The main advantage of this is that the system itself enforces the Land Impact limits for each rental. The disadvantages are the complexity of having all these groups, the constraint that Land Impact must correspond to size of rental parcel (no way to give one tenant a "low LI discount", and bonus prims to another tenant, except by changing parcel boundaries), and those boundaries are constrained to the parcel grid of 4x4m units (which also means LI is allocated in units of roughly 5, give or take rounding error).

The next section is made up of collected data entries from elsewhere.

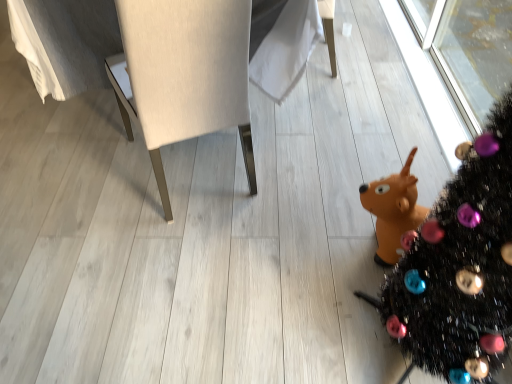 You are a GUI agent. You are given a task and a screenshot of the screen. Output one action in this format:
    pyautogui.click(x=<x>, y=<y>)
    Task: Click on the vacant space that is in between matte white chair at center and black glittery christmas tree at lower right
    
    Given the screenshot: What is the action you would take?
    pyautogui.click(x=288, y=263)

The alternative (particularly needed for vertically "stacked" rentals that share the same parcel footprint) is to just keep track of how many prims a tenant uses on a parcel shared by all tenants. There are a bunch of scripted gadgets that do this, I'm sure, using llGetParcelOwners() to calculate who's spending how much LI. There are also functions (llReturnObjectsByOwner and -ByID) that might help partially automate enforcement of limits, but it's still going to require more hands-on attention than the system-enforced group parcel limit approach, and fewer group permissions can be granted tenants because they'll all share the same group. Nonetheless, the big Mainland landlords almost always use this approach because it's flexible and scales to hundreds of tenants without needing hundreds of groups.